Find the line containing "на педалирование. Восторг" in the records below. Copy exactly that line and each one after it, ending at the line containing "интенсивное ускорение!", and nothing more.

════

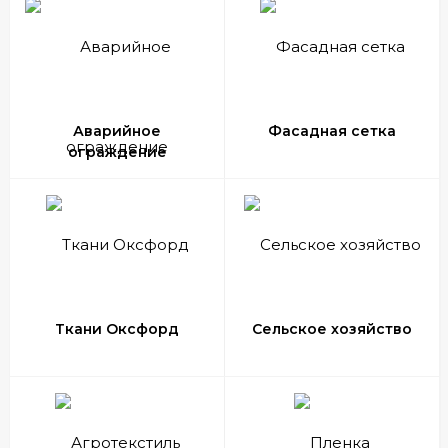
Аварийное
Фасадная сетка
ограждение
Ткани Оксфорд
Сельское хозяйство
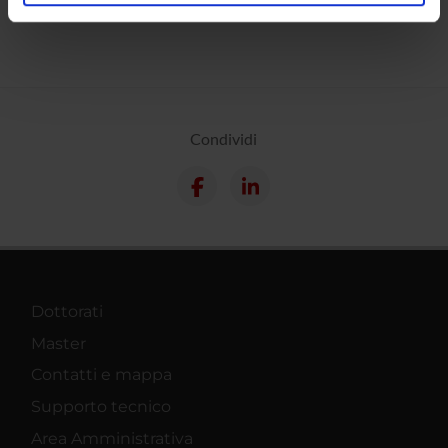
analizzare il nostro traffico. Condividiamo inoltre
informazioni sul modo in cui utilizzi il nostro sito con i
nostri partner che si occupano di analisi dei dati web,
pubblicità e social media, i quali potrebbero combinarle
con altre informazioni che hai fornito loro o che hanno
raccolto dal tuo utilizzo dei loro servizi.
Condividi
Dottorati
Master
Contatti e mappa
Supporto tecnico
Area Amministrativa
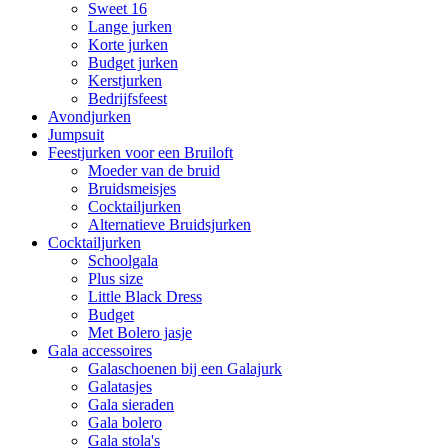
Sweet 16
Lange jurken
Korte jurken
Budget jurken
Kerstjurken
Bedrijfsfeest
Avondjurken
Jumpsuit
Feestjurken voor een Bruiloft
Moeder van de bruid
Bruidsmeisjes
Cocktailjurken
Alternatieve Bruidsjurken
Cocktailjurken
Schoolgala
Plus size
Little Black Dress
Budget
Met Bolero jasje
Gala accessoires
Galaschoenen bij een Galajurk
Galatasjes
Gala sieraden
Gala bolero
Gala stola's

════

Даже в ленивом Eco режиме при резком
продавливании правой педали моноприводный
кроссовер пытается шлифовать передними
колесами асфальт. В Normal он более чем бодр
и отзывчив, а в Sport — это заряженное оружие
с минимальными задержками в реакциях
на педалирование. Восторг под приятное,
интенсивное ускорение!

════

_RESPONSE TO THIS EXERCISE_
на педалирование. Восторг под приятное,
интенсивное ускорение!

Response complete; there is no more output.